Tabletop RPG players who come from marginalized communities aren’t restricted by the same oppressive structures that they face in their daily lives, as long as the lore and construction of the worlds constructed by the Dungeon Master/Game Master does not require them to. Players who belong to marginalized communities that aren’t allowed the same power fantasies that white heteronormative players are given in popular media, can create their own in these tabletop rpg communities.


However, despite the freedom that tabletop RPGs introduce admirably, they are for most part created by people who still benefit from the white supremacist ideals that structure the Euro-American canon. The games aren’t perfect and still suffer flaws in design. Many of the playable races found in the world of DnD incorporates racial colorism, coding darker skinned races as being morally corrupt. And due to the high fantasy themes that often appear in many player’s campaigns, many Dungeon Masters recreate worlds that mirror the misogyny and racism that exist in our own world.

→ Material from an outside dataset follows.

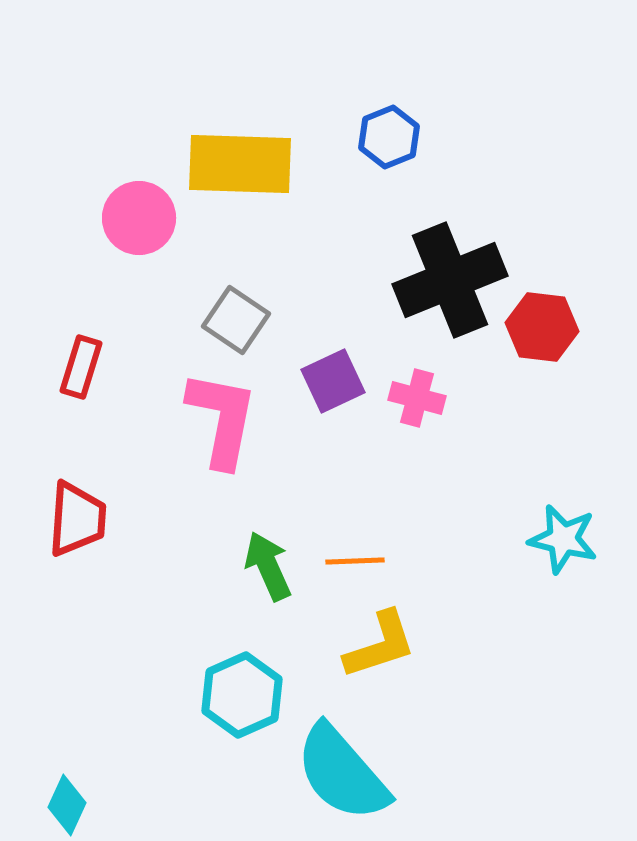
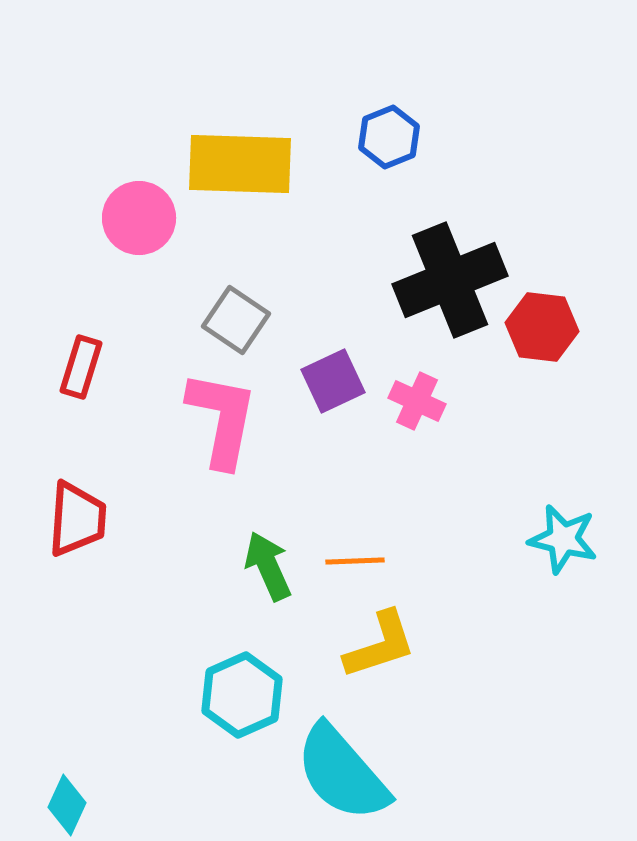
pink cross: moved 3 px down; rotated 10 degrees clockwise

When playing DnD or other similar tabletop RPGs, the players and the dungeon master should work towards decolonizing their own experiences. If you put in the effort to escape the socioeconomic oppression of your reality, why adapt it into your fantasies? There are few ways that players can improve their overall experience, while also decolonizing their game of white supremacy and misogyny.


One element of DnD is the morality alignment that characters use to determine how one’s character lies in terms of morals and values. The scale ranges from lawful to chaotic and good to bad. This morality alignment scale is a great tool for fleshing one’s character’s personality. However, one problematic element to the morality alignment is that morality can often be associated with race, a phenomenon that is perpetuated in our own world. Many of the playable races come with morality suggestions, that attempt to guide players in shaping how their players will traverse the world and the types of moral decisions players will make. The unfortunate reality is that this reinforces the idea that one’s race determines one’s morality.


This is clarified when one looks closely at which morality alignments align with which playable races. Many of the races that tend to have “monstrous features” or darker skin tones tend to be associated with an aversion towards laws and good. Orcs, commonly coded as being brutish uncivilized peoples, are inherently evil characters. This opens up horrible implications when players choose to play half-orcs in their sessions, as Orcs when coded as being inherently violent and evil, can only have children from rape or sexual violence. Even the darker skinned black elves, the Drow, are considered one of the most villainous elves to inhabit the world of high fantasy. This reinforces colorism and racial issues that already exist in our own society. Though this may not have been intentional, it reveals that these concepts are so ingrained in our subconscious that we ourselves may not be aware of it.


Thus when playing as a character, or creating a narrative as the Dungeon Master, it is important to shape the lore in a manner that dissociates characters’ morality and their potential away from their race.This will remove unintentional moments where racial dynamics in real life translate over into gameplay, perpetuating racial myths and power dynamics.


Tabletop RPGs are a great way for individuals who are a part of marginalized communities to be in touch with their science fiction or high fantasy fantasies. However, it’s important to not perpetuate the very oppression that is interwoven in own lives in the very mediums that give them the power to escape and have fun.